Compagnie de Saint-Gobain (SGO) Q3 2024 earnings summary
Event summary combining transcript, slides, and related documents.
Q3 2024 earnings summary
18 Jan, 2026Executive summary
Q3 2024 saw sequential improvement in organic growth, driven by strong activity in the Americas, Asia-Pacific, and High-Performance Solutions, while Europe remained weak, especially in new construction, with renovation showing resilience.
Recent acquisitions in North America, Asia-Pacific, and construction chemicals contributed positively, with successful integration underway for Bailey (Canada), CSR (Australia), and FOSROC.
Achieved record operating and EBITDA margins in H1 2024 despite a challenging environment, with strong recurring net income and free cash flow generation.
Strategic focus remains on light and sustainable construction, cross-selling, and disciplined capital allocation to accelerate growth in fast-growing markets.
Financial highlights
Q3 2024 reported sales were €11.6 billion; nine-month sales were €35.0 billion, down 3.9% like-for-like, with a 3.4% positive structure impact from acquisitions.
Organic sales volumes declined 1.5% in Q3 and 3.1% over nine months; prices were down 0.5% in Q3 and 0.8% over nine months, but a positive price-cost spread was maintained.

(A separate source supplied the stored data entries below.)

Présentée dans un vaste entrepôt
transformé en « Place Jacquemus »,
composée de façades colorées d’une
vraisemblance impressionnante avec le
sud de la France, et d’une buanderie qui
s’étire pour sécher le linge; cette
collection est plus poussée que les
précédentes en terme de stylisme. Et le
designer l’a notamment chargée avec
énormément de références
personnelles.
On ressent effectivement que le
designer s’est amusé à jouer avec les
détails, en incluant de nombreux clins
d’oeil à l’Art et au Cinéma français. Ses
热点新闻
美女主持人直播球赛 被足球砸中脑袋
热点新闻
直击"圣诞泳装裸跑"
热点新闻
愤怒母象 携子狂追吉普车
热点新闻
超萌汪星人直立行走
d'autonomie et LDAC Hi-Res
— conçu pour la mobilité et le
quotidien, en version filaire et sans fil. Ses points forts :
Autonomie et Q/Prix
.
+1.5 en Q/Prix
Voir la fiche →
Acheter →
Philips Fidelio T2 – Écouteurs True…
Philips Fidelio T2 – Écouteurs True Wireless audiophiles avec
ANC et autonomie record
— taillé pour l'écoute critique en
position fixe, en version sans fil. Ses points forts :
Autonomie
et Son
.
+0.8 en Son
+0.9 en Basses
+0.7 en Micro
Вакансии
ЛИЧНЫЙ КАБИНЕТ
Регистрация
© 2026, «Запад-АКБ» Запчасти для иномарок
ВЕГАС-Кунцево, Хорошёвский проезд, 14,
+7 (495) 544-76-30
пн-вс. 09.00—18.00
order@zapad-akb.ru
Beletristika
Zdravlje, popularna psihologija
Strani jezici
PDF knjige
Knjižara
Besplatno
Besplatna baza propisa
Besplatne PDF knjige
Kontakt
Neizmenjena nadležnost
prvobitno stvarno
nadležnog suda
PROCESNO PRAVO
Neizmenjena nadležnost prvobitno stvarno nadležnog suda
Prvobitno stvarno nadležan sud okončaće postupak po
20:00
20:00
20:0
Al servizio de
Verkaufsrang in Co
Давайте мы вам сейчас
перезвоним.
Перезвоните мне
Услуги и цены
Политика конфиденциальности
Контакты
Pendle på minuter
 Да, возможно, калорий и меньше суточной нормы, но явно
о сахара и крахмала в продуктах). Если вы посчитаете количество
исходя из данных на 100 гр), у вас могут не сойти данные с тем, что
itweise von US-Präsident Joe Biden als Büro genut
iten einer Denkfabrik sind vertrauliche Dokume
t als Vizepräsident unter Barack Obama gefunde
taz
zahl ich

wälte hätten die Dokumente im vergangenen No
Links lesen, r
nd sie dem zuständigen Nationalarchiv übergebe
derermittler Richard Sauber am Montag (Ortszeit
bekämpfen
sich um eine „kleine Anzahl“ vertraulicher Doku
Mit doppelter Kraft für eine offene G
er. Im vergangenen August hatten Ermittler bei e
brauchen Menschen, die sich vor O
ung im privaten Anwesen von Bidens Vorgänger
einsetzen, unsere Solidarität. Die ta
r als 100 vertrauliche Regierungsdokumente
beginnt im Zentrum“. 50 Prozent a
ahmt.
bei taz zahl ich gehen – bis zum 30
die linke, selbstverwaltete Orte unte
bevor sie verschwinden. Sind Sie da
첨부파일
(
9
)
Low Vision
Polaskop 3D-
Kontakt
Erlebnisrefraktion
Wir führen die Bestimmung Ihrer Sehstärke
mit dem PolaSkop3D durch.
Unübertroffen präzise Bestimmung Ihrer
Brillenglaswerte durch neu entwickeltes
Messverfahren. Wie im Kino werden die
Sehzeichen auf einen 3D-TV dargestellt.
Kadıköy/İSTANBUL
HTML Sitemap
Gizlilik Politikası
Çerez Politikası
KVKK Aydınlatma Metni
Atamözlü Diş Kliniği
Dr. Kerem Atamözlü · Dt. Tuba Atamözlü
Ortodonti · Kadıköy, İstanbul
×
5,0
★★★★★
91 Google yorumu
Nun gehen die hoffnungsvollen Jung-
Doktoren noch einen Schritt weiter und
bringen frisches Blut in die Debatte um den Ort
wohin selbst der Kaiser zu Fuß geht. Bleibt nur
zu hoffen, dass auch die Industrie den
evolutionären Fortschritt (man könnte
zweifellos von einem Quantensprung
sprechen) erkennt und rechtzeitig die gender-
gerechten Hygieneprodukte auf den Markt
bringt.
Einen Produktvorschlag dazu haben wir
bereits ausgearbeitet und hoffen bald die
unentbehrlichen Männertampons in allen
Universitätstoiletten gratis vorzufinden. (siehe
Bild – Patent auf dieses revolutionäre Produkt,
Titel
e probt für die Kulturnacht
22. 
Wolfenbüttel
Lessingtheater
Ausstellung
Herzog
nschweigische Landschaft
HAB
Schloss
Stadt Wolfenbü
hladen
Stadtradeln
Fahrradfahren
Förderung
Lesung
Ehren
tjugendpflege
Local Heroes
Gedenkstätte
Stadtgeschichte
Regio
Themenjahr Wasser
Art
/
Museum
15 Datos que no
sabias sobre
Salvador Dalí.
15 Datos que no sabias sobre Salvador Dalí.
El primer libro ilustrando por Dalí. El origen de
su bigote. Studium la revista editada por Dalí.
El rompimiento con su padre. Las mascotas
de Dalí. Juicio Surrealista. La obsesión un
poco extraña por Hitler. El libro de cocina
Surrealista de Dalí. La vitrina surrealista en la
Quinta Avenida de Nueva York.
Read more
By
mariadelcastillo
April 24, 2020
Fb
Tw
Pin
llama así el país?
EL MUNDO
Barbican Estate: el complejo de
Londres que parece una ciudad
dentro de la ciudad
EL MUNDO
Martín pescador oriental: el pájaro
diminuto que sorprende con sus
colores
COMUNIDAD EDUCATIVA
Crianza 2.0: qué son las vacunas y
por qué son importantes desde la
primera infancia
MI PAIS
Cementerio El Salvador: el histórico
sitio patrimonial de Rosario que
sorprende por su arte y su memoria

Record H1 2024 operating margin at 11.7% and EBITDA margin at 15.6%; recurring net income reached €1.7bn in H1 2024, with free cash flow at €2.5bn and a 75% cash conversion ratio.
Outlook and guidance
Further increase in operating margin is expected in 2024, with a new record margin for the full year despite challenging macroeconomic and geopolitical conditions.
H2 price-cost spread will remain positive but smaller than H1; volumes expected to remain negative in H2.
Gradual improvement in volumes anticipated for 2025, with no V-shaped recovery; North America and emerging markets expected to remain strong.
Confident in maintaining a positive price-cost spread in 2025, supported by proactive pricing strategies.